To anyone about to open a new restaurant, I would recommend:

1) 2 napkins under the silverware unless you have disposable placemats.
2) Fresh flowers rather than plastic for the first few nights at least.  I sometimes wonder if NO flowers is better than fake?  How about dried instead? How about taking an idea from party centerpieces--there are a lot of nice ones that don't require any upkeep once you make them, except maybe dusting.
3) Give bigger portions for the first month or two because you're building a reputation and giving a little more is totally worth the good word-of-mouth recommendations you'll get, especially if you're not high end. 
4) Hold a class for your employees to teach them the table numbers--at the very least Table #1--and teach them how to look around at their tables as they pass by rather than zombie walking to get the water pitcher, zombie walking to get the check, etc. 
5) Pretend Howie Mandel is a regular customer because as Oki Diner probably discovered, a reputation of uncleaniless is very difficult to overcome.
6) If you inherit the previous owner's cash register, learn how to re-program it to remove tacky messages such as "cash only...ATM next to the karaoke machine."

If anyone wants to add to this list, feel free to comment and maybe I'll post the revised list later.  You never know who may be reading them!  Hi Chef Ramsey!


  1. Hi Colleen,

    I like reading your blog.

    7) When picking up the payment $ the server should say something like "Let me get your change" instead of "Do you need change?" I think the later sounds like they don't expect you to want any change. A subtle difference.


  2. Good point, Michael!

    Another pet peeve of mine (actually it's beyond a pet peeve) is that "for parties of 6 or more" higher tip addition. I actually wrote to Nadine Kam and a legal website to complain about it a few years ago. Supposedly restaurants feel large groups under-tip, but I know when I'm in a larger group everyone throws money on the table and it's always too much. In any case, I could understand them adding on the 15%, but not a higher percentage. It should be up to the customer whether or not the service deserved more than 15%.

  3. wikipedia says: [In certain situations, the restaurant may assess a gratuity to the bill automatically without customer input, which is called an "autograt."[40] The most frequent reason for this is for large groups, such as six or more, which many restaurants as a matter of policy add a standard predetermined amount (~18%) that may be labeled as a gratuity or as a "service charge" in lieu of the gratuity.[41] Reputable restaurants post their policy on a sign or the menu, or require servers to inform their patrons of such charges before they order. This charge can be verified by the customer on the bill to avoid tipping in addition to the service charge.]

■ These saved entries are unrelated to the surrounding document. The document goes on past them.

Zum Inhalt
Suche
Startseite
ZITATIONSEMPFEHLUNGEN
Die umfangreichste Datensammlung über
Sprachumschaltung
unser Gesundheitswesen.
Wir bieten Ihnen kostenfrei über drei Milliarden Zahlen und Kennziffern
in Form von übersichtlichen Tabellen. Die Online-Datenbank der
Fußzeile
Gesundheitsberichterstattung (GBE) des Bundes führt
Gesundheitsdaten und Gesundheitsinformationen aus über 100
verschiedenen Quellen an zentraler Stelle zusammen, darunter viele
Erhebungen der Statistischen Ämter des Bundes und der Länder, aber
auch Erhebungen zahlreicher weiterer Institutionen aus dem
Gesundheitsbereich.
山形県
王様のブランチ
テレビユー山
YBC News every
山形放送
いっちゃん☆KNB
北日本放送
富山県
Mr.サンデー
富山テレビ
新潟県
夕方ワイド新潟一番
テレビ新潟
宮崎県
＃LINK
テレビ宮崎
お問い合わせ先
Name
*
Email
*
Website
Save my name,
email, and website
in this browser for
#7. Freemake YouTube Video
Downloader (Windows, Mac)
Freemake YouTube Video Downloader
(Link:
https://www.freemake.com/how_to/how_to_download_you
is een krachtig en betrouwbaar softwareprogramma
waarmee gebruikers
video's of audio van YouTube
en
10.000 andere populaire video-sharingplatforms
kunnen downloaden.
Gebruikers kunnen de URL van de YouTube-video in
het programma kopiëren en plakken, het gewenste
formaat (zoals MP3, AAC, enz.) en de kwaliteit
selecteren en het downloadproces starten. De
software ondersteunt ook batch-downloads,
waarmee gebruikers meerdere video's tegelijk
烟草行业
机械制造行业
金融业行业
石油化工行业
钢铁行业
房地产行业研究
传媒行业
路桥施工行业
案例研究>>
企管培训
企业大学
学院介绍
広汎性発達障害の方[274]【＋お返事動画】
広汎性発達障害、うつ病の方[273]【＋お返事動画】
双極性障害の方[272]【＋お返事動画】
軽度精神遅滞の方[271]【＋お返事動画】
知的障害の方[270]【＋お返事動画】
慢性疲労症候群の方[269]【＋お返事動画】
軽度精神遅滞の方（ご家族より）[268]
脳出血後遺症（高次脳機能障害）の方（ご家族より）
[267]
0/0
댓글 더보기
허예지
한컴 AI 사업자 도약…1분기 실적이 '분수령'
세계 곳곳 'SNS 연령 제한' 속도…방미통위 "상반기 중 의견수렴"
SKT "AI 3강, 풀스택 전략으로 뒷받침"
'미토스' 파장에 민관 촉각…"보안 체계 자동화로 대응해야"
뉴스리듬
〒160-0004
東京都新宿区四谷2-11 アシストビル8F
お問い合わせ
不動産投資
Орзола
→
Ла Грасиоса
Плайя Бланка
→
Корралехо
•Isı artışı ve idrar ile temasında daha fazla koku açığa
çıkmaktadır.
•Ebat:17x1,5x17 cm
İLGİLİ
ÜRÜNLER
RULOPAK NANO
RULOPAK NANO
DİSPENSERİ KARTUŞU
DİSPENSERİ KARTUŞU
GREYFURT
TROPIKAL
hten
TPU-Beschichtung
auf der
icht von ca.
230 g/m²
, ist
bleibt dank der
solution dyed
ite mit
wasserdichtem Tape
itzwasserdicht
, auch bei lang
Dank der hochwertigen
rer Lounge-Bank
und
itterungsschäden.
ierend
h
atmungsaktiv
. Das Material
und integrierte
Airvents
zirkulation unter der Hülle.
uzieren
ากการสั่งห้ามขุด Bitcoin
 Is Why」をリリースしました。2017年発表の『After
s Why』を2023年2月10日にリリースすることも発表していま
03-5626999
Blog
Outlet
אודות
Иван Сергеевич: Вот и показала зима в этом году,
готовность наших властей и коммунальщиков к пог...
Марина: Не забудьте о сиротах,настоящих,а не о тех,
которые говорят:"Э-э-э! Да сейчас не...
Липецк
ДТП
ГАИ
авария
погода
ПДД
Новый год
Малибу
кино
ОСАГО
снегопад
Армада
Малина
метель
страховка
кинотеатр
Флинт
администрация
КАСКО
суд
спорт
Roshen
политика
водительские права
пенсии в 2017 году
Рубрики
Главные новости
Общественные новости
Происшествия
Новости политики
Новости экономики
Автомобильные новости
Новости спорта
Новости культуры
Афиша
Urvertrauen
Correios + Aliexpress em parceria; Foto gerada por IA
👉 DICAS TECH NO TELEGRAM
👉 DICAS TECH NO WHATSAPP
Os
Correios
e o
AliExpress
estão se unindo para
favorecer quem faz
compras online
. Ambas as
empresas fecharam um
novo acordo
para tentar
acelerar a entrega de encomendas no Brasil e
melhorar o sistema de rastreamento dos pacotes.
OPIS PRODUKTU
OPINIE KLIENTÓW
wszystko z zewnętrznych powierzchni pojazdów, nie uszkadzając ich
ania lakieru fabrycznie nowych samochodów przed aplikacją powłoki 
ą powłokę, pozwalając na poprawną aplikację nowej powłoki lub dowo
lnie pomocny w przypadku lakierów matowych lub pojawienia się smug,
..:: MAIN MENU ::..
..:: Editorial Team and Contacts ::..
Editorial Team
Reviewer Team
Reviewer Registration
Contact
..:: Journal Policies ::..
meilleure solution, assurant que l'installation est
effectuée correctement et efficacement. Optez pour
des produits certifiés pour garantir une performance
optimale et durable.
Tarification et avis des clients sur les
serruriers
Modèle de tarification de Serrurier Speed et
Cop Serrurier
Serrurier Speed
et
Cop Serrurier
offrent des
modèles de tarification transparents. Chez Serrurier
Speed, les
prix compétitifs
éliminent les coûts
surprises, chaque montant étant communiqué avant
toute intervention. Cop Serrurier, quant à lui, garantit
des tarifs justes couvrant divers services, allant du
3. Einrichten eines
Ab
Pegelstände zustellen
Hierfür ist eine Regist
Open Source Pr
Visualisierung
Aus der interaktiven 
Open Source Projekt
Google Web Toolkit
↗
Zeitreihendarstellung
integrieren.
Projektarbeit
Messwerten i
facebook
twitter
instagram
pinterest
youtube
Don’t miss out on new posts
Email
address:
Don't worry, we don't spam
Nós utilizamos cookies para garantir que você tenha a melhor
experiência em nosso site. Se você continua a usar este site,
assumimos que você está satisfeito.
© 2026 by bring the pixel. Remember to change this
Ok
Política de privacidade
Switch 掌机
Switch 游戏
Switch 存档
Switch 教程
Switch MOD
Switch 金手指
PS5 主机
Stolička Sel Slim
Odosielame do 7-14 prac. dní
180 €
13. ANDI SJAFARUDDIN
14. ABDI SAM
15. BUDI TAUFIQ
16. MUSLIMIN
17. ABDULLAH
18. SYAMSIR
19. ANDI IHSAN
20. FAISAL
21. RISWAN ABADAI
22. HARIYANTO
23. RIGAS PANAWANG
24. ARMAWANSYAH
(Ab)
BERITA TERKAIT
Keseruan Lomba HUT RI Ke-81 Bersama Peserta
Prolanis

    Regarding the automatically included tip, I say "If that's all they want, then that is all they will get". I agree with you that usually they could get more tip (at least from folks like us) if they didn't have that on the bill. I thought tips were customary but optional.

    While we're on the subject, another one is an unnamed restaurant in Koloa (and I'm sure others) prints on the bill a suggested tip amount for 15% and 20% (I forget the exact %), but they do the calculation AFTER the tax is added in, that's not right.